Podcast: Mit Brille und Bart

Podcast: Mit Brille und Bart
Armin Ziesemer und Thomas Böhlefeld sprechen über Organisationsentwicklung, Führung, Transaktionsanalyse.

Mit Brille und Bart

Bist du in einer Organisation mit Veränderungsprozessen beschäftigt? Besitzt du Führungskraft oder bist du eine Führungspersönlichkeit? Bist du in der Personalentwicklung oder im betrieblichen Gesundheitsmanagement tätig oder suchst du Inspiration zu tiefgründigen und kontroversen Gedanken und Aspekten in der Organisationsentwicklung? Wir, das sind Armin Ziesemer mit Brille und Thomas Böhlefeld mit Bart. Herzlich willkommen zum Podcast mit Brille und Bart! Hier geht es tiefgründig und kontrovers über Mensch und Organisation.
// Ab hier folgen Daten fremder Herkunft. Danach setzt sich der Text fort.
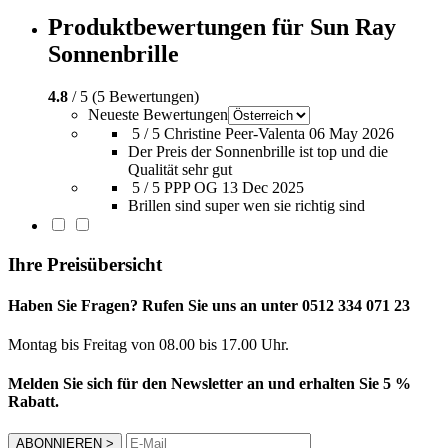
Produktbewertungen für Sun Ray
Sonnenbrille
4.8
/ 5 (5 Bewertungen)
Neueste Bewertungen
5 / 5
Christine Peer-Valenta
06 May 2026
Der Preis der Sonnenbrille ist top und die
Qualität sehr gut
5 / 5
PPP OG
13 Dec 2025
Brillen sind super wen sie richtig sind
Ihre Preisübersicht
Haben Sie Fragen? Rufen Sie uns an unter 0512 334 071 23
Montag bis Freitag von 08.00 bis 17.00 Uhr.
Melden Sie sich für den Newsletter an und erhalten Sie 5 %
Rabatt.
ABONNIEREN
>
Thomas Böhlefeld ist Organisationsentwickler bei kommitment. Aus seiner Ausbildung zum Berater für Organisationsentwicklung auf Basis Systemischer Transaktionsanalyse - eine psychologische Theorie der menschlichen Persönlichkeitsstruktur - lässt er immer wieder Modelle und Konzepte in unsere Aufgaben bei Kunden einfließen, um nachhaltige Wirkung zu ermöglichen.

Armin Ziesemer ist Gründer und Geschäftsführer Synop-Sys Organisationsentwicklung GmbH tätig in der CHAD-Region, Betriebsökonom, Unternehmensberater mit Schwerpunkt Transaktionsanalyse und zertifizierter Märchenerzähler .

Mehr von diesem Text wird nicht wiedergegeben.